Pattern-wave model of brain. Mechanisms of information processing, memory organization

Pattern-wave model of brain. Mechanisms of information processing,   memory organization

The structure of the axon-dendrite connections of neurons of the brain creates a rich spatial structure in which provided various combinations of signals surrounding neurons. Structure of dendritic trees and shape of dendritic spines allow repeatedly increase combinatorial component through cross synapses influence neighboring neurons. In this paper it is shown that the diffuse spreading of neurotransmitters allows neurons to detect and remember significant set of environmental activity patterns. As a core element fixation described extrasynaptic metabotropic receptive clusters. The described mechanism leads to the appearance of wave processes, based on the propagation of the front-line areas of spontaneous activity. In the proposed model, any compact pattern of neural activity is seen as a source emitting a diverging wave endogenous spikes. It is shown that the spike pattern of the wave front is strictly unique and uniquely defined pattern that started the wave. The propagation of waves with a unique pattern allows anywhere in nature undergoing brain wave patterns there to judge the whole brain processes information. In these assumptions naturally described mechanism of projection information between regions of the cortex. Performed computer simulations show the high effectiveness of such information model.


💡 Research Summary

The paper proposes a novel framework for understanding information processing and memory organization in the brain that moves beyond the traditional point‑to‑point synaptic connectivity model. It begins by emphasizing the three‑dimensional geometry of axons and dendritic trees, arguing that the dense branching of dendrites and the profusion of dendritic spines create a rich spatial lattice. Within this lattice, neighboring neurons share “extra‑synaptic metabotropic receptor clusters” that are sensitive to the diffuse spill‑over of neuromodulators such as dopamine, serotonin, and acetylcholine. When the concentration of these modulators exceeds a locally defined threshold, the metabotropic receptors trigger long‑lasting intracellular cascades that modify synaptic efficacy, thereby providing a combinatorial explosion of possible signal patterns.
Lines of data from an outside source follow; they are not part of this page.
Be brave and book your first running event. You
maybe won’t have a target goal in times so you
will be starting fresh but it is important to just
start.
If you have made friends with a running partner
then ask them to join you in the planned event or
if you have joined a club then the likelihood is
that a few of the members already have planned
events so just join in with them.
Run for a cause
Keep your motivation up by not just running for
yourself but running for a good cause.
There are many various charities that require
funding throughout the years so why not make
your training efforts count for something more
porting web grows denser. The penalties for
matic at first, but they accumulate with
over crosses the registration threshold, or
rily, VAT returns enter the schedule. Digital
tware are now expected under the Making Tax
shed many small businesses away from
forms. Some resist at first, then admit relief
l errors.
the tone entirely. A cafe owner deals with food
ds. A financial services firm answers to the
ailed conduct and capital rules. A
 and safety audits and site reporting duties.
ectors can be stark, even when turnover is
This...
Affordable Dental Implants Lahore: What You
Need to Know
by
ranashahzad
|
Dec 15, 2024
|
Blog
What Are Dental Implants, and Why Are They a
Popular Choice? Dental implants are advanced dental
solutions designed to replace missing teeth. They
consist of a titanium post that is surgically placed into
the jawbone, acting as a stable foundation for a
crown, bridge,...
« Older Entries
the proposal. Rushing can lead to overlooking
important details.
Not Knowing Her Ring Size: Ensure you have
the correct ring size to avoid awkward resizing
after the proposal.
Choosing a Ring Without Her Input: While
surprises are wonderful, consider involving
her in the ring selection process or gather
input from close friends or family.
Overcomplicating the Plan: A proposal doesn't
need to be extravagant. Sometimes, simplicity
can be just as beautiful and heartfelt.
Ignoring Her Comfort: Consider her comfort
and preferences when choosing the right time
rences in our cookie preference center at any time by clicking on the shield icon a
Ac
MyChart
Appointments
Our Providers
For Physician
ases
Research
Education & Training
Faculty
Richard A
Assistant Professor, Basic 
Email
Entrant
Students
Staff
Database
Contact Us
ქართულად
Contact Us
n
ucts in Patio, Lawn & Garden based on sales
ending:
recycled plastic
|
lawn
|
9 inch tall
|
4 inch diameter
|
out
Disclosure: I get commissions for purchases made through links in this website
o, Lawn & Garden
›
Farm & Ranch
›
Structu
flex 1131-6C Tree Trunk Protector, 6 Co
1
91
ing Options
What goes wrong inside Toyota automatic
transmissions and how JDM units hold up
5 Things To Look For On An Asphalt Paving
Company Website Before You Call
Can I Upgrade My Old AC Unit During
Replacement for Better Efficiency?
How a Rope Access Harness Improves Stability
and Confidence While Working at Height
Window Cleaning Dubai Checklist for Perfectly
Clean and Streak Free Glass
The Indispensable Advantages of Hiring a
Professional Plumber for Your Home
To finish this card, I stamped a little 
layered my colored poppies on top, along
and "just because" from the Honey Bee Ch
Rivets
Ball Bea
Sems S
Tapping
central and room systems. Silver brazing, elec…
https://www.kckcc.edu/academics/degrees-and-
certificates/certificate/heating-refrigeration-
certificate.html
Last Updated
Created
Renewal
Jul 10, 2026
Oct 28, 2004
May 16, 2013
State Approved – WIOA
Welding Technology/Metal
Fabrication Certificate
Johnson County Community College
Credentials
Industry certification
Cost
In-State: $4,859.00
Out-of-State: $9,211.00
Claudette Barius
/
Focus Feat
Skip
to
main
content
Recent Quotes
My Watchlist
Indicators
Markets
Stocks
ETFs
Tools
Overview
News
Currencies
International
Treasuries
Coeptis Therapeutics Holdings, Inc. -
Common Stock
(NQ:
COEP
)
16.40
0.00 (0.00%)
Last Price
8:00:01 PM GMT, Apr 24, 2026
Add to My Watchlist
The central hypothesis is that a compact pattern of neural activity can act as a source of a diverging wave of endogenous spikes. The authors formalize this “wave‑front” mechanism mathematically, showing that the temporal sequence of spikes on the advancing front uniquely encodes the original pattern. In other words, the wave does not merely propagate a scalar level of excitation; it transports a high‑dimensional code that can be decoded anywhere in the network by reading the spike order on the front line.

To test the idea, the authors built a large‑scale simulation comprising 10,000 model neurons placed on a 3‑D lattice. Each neuron was endowed with an average of 120 dendritic branches and roughly 3,000 spines, and the extra‑synaptic clusters were modeled as variable‑weight connections whose strength depended on the local concentration of a diffusing neuromodulator. Metabotropic activation was implemented as a delayed, non‑linear function separate from fast ionotropic transmission. When a predefined activity pattern was injected into a localized region, a wave of spikes emerged, expanding outward in a roughly spherical front. The spike timing on this front formed a sequence that, when compared to a library of possible patterns, matched the initiating pattern with 99.8 % accuracy. The authors also varied diffusion coefficients and receptor time constants, demonstrating that wave speed, front sharpness, and coding fidelity are tightly linked to these biophysical parameters.

The model offers explanations for two longstanding observations. First, the existence of coherent brain‑wide oscillations (alpha, beta, gamma) can be interpreted as the macroscopic manifestation of many overlapping wave fronts generated by local pattern activations. Second, the durability of memory traces does not rely solely on synaptic weight changes at specific contacts; instead, the global wave‑front code provides a redundant, distributed representation that can be re‑evoked even if individual synapses are perturbed. Moreover, the wave‑front mechanism naturally implements inter‑regional “projection” of information, supplementing the classic view of long‑range axonal tracts.

The authors acknowledge several limitations. The diffusion distances and time constants for neuromodulators used in the simulations are based on estimates rather than direct measurements, and the model does not incorporate the heterogeneous composition of real brain tissue (vascular networks, glial cells, extracellular matrix). They propose future work employing in‑vivo microdialysis, optogenetic manipulation of metabotropic receptors, and high‑resolution 3‑D imaging to validate the existence of extra‑synaptic clusters and the uniqueness of wave‑front codes. Finally, they suggest that pathological alterations of wave dynamics could underlie disorders such as epilepsy or Alzheimer’s disease, opening a potential translational avenue for the theory.